Description of the task: Beneath this instruction is a block of data; output from it exactly the lines that run from the one containing "格安マザーでハイエンドCPUは無理？ ASRockのB860マザーでCore Ultra" through the one containing "Backlog (187, 76)", inclusive.

Task data:
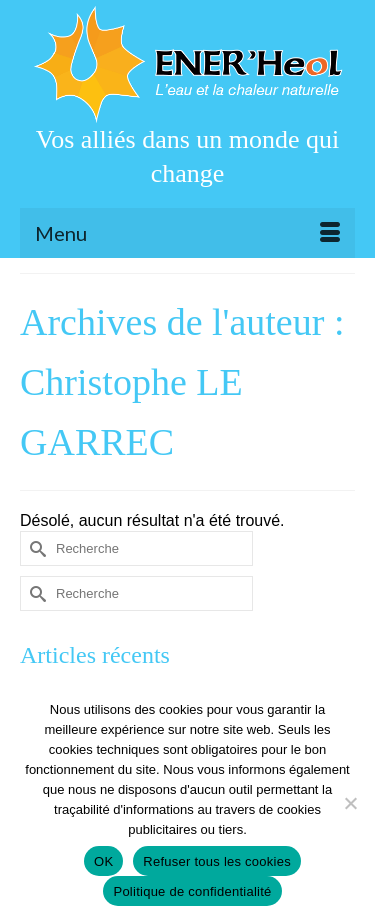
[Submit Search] (35, 548)
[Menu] (187, 233)
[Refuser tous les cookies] (350, 803)
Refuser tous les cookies (217, 861)
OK (103, 861)
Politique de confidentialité (192, 891)
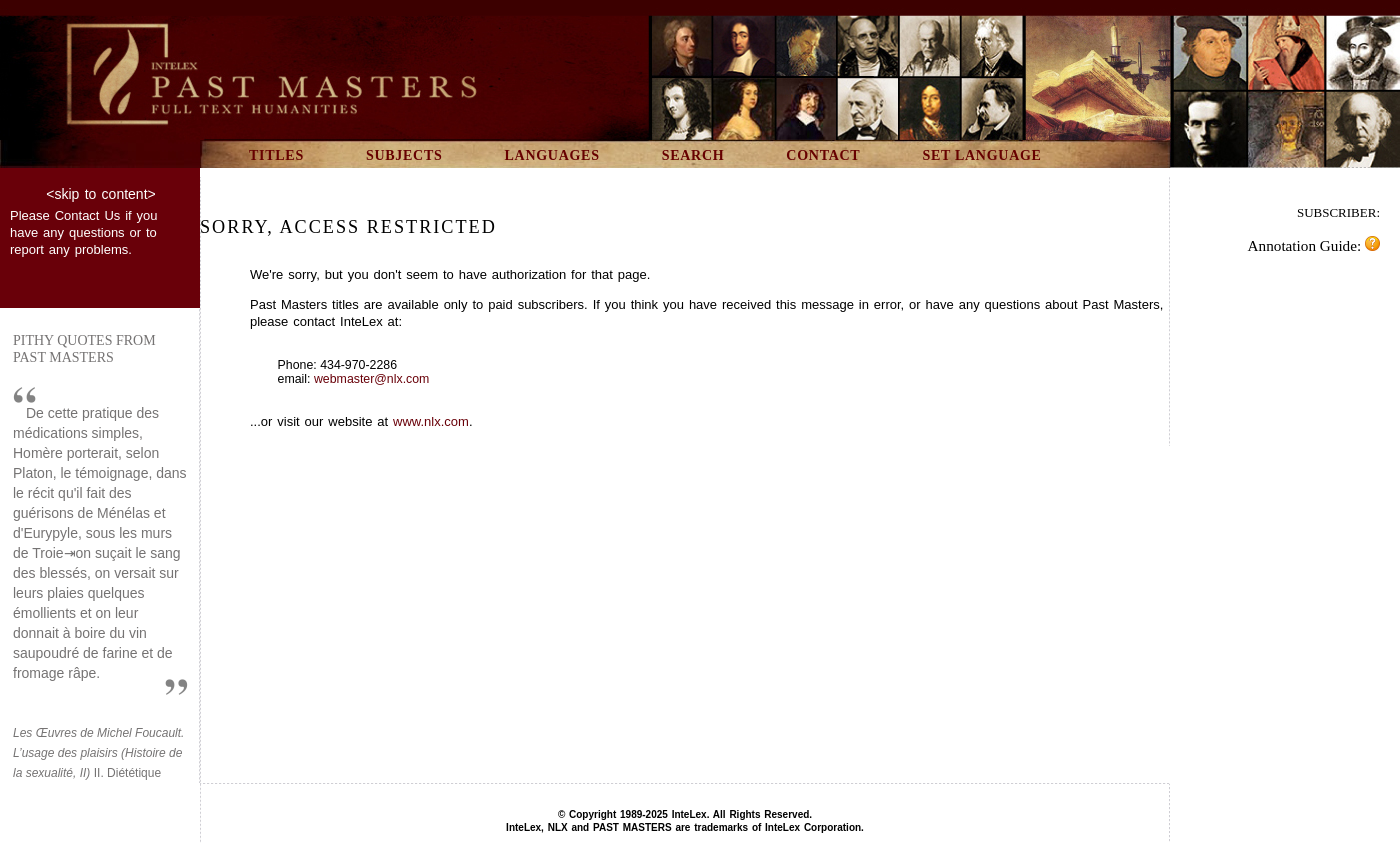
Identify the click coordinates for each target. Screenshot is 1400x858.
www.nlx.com (431, 421)
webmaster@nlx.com (371, 379)
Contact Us (88, 215)
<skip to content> (100, 194)
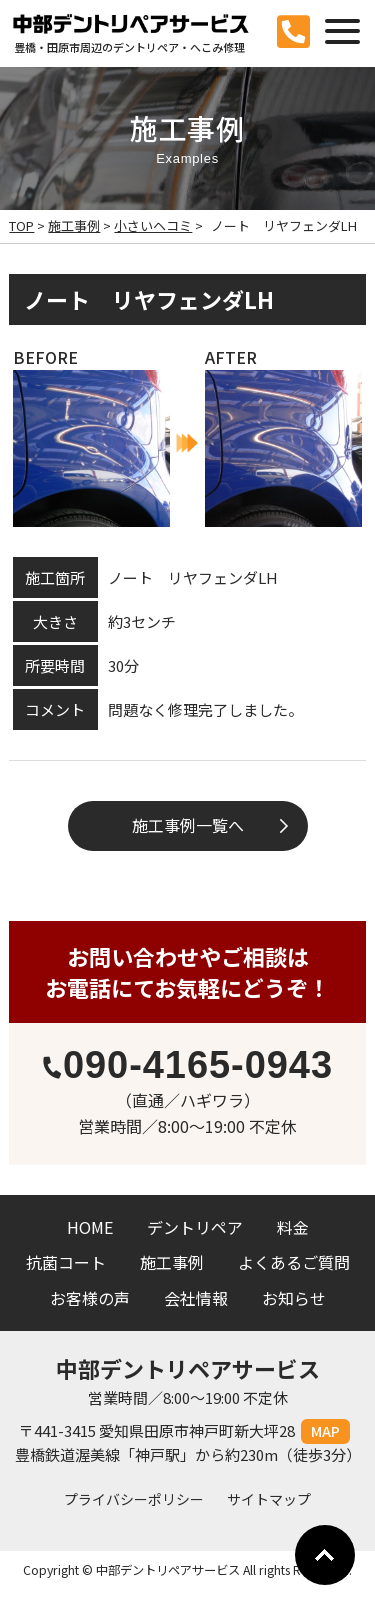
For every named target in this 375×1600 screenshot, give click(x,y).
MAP (325, 1431)
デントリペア (195, 1227)
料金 (293, 1227)
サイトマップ (269, 1499)
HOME (90, 1227)
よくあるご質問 (294, 1262)
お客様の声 (90, 1298)
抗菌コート (66, 1262)
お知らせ (294, 1298)
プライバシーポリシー (134, 1499)
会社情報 (196, 1298)
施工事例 (172, 1262)
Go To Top (325, 1555)
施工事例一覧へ (188, 825)
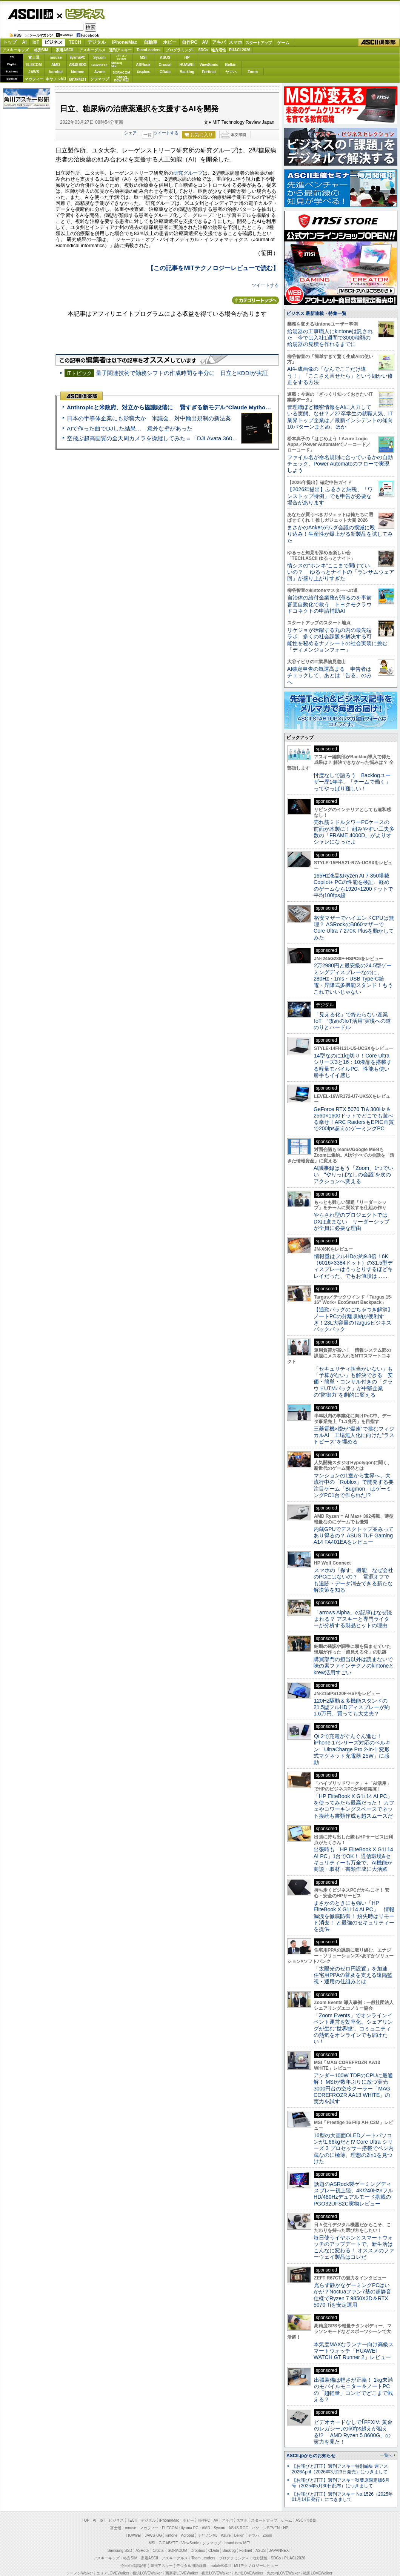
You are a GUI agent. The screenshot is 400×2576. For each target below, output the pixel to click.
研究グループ (188, 177)
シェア (130, 137)
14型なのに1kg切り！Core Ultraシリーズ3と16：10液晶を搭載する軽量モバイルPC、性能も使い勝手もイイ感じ (353, 1171)
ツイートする (166, 137)
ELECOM (34, 69)
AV (205, 46)
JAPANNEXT (77, 83)
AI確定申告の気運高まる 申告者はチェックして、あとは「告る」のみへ (329, 777)
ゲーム (283, 47)
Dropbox (143, 76)
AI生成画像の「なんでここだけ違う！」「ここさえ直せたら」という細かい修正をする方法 (340, 477)
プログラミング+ (180, 54)
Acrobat (56, 76)
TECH (75, 46)
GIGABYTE (99, 69)
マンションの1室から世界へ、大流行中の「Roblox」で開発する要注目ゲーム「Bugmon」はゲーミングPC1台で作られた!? (354, 1591)
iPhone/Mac (124, 46)
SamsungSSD (116, 68)
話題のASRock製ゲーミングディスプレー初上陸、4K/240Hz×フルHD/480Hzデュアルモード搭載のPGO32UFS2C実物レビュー (353, 2300)
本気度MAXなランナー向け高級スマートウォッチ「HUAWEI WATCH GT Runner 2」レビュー (354, 2457)
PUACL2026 (240, 54)
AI (24, 46)
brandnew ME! (121, 83)
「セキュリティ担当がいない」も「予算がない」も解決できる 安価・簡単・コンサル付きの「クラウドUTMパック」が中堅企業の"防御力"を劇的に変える (353, 1488)
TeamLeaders (149, 54)
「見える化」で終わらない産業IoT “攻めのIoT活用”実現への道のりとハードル (352, 1127)
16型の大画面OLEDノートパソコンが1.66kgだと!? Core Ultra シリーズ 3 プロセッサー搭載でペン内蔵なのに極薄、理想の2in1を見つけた (354, 2254)
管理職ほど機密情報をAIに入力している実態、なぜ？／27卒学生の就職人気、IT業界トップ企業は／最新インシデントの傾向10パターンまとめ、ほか (340, 519)
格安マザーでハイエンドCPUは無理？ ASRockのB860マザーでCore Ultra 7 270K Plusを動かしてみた (354, 1034)
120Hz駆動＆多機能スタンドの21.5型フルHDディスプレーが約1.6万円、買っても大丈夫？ (352, 1813)
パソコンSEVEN (121, 61)
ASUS (165, 62)
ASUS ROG (77, 69)
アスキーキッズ (15, 54)
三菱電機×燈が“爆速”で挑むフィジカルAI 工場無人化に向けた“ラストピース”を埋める (354, 1541)
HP (187, 62)
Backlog (187, 76)
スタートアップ (258, 47)
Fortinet (209, 76)
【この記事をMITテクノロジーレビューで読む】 (213, 272)
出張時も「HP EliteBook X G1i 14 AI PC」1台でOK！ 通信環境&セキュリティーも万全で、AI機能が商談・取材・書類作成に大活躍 (353, 1965)
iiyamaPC (77, 62)
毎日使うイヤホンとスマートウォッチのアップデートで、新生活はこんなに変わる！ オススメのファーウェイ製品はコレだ (354, 2353)
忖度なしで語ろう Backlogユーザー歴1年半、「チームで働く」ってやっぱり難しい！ (352, 888)
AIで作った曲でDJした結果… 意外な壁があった (129, 436)
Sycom (99, 62)
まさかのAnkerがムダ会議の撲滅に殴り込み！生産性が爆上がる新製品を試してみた (340, 636)
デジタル (97, 46)
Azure (99, 76)
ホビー (170, 46)
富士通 (34, 62)
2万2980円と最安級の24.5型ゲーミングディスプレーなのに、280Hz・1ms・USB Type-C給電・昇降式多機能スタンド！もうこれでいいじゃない (353, 1084)
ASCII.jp (30, 14)
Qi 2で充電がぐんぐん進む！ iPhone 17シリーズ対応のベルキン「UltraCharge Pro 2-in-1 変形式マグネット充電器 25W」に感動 (352, 1855)
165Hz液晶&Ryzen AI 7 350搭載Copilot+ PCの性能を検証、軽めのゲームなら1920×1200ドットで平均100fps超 (353, 991)
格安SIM (41, 54)
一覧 (147, 139)
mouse (55, 62)
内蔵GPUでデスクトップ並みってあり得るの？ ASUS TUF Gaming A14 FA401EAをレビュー (354, 1641)
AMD (55, 69)
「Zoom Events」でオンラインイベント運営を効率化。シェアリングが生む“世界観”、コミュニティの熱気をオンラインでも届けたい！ (353, 2134)
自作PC (189, 46)
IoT (35, 46)
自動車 (150, 46)
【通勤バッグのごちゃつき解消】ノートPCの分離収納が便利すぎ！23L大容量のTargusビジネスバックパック (353, 1425)
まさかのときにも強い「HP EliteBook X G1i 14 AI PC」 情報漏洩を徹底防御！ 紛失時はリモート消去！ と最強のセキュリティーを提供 (354, 2022)
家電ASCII (65, 54)
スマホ (235, 46)
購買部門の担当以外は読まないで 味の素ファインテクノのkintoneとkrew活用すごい (356, 1771)
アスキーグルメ (92, 54)
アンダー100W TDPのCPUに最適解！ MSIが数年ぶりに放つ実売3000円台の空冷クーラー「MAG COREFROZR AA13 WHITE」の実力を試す (353, 2194)
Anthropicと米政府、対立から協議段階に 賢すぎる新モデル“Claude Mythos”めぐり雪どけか (189, 415)
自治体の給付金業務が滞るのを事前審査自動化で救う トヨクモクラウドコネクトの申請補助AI (329, 706)
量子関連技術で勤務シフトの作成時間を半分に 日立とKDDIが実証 (182, 381)
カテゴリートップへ (255, 304)
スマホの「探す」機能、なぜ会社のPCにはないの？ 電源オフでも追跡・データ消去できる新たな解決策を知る (353, 1686)
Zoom (253, 76)
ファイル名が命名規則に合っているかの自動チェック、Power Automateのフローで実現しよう (340, 566)
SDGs (203, 54)
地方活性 (218, 54)
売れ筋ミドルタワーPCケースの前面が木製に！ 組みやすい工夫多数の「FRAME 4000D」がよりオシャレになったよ (354, 938)
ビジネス (81, 13)
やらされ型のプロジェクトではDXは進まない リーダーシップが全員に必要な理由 (352, 1327)
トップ (10, 46)
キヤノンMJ (56, 83)
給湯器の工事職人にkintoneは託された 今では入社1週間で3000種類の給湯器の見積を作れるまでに (330, 440)
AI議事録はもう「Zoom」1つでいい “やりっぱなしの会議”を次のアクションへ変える (353, 1280)
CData (165, 76)
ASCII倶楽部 (378, 47)
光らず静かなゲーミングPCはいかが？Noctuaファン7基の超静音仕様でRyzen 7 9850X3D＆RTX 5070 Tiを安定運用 (352, 2401)
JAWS (33, 76)
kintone (78, 76)
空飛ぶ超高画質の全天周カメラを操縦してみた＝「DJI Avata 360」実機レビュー (169, 446)
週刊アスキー (120, 54)
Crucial (165, 69)
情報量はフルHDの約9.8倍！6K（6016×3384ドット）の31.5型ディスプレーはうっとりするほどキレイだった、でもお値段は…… (353, 1372)
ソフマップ (99, 83)
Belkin (230, 69)
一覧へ (386, 2561)
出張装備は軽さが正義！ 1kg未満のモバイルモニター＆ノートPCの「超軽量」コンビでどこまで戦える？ (353, 2495)
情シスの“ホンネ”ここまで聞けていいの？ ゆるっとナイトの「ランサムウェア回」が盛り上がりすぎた (340, 674)
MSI (143, 62)
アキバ (219, 46)
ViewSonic (209, 69)
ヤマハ (231, 76)
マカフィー (34, 83)
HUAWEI (187, 69)
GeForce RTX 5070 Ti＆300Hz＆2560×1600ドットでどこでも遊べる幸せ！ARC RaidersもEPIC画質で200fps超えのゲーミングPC (354, 1225)
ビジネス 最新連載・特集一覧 (316, 415)
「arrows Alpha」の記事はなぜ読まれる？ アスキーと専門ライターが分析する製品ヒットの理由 (353, 1725)
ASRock (143, 69)
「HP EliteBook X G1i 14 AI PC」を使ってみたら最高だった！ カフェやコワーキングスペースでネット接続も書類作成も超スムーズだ (354, 1912)
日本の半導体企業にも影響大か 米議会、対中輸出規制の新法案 (149, 426)
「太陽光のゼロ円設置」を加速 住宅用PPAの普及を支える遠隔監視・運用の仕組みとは (353, 2081)
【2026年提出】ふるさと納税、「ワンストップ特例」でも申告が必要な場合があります (330, 598)
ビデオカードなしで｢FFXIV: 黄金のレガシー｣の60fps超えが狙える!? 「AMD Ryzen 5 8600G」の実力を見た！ (353, 2538)
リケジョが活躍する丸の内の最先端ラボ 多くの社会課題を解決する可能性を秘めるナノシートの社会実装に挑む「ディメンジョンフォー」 (337, 742)
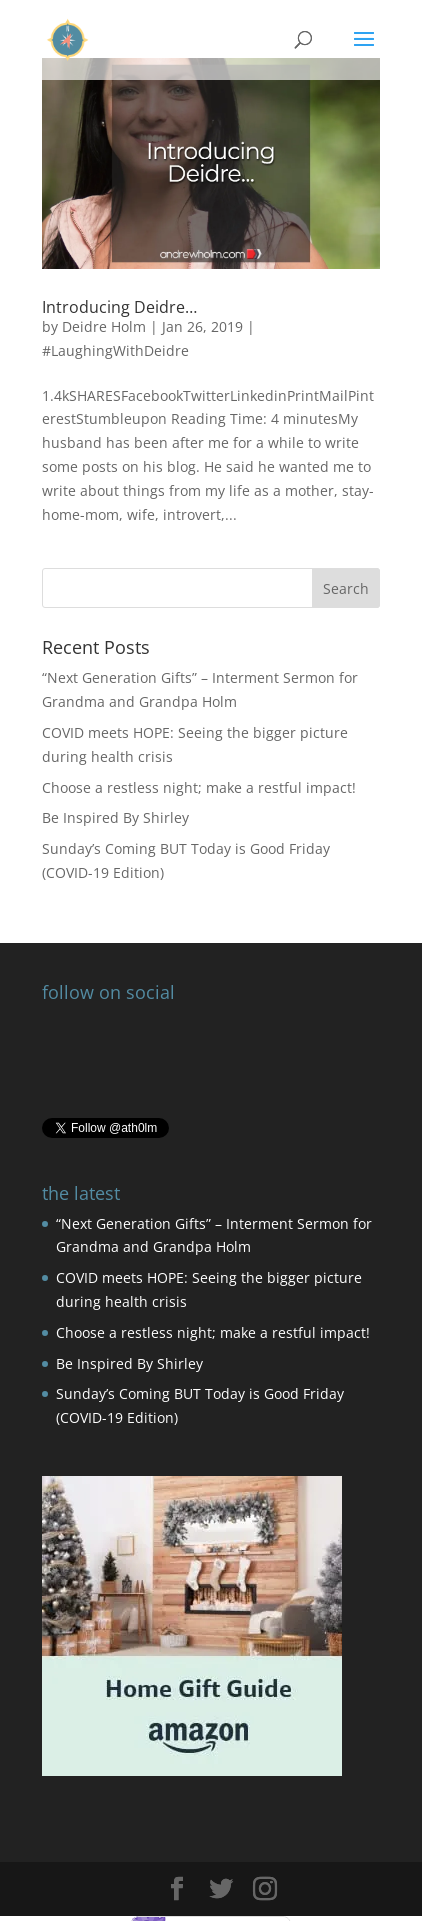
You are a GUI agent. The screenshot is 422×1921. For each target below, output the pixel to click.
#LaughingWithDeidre (115, 350)
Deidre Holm (104, 326)
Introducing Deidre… (119, 307)
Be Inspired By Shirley (115, 817)
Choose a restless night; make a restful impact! (199, 787)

Task output:
格安マザーでハイエンドCPUは無理？ ASRockのB860マザーでCore Ultra 7 270K Plusを動かしてみた (354, 1034)
120Hz駆動＆多機能スタンドの21.5型フルHDディスプレーが約1.6万円、買っても大丈夫？ (352, 1813)
パソコンSEVEN (121, 61)
ASUS (165, 62)
ASUS ROG (77, 69)
アスキーキッズ (15, 54)
三菱電機×燈が“爆速”で挑むフィジカルAI 工場無人化に向けた“ラストピース”を埋める (354, 1541)
HP (187, 62)
Backlog (187, 76)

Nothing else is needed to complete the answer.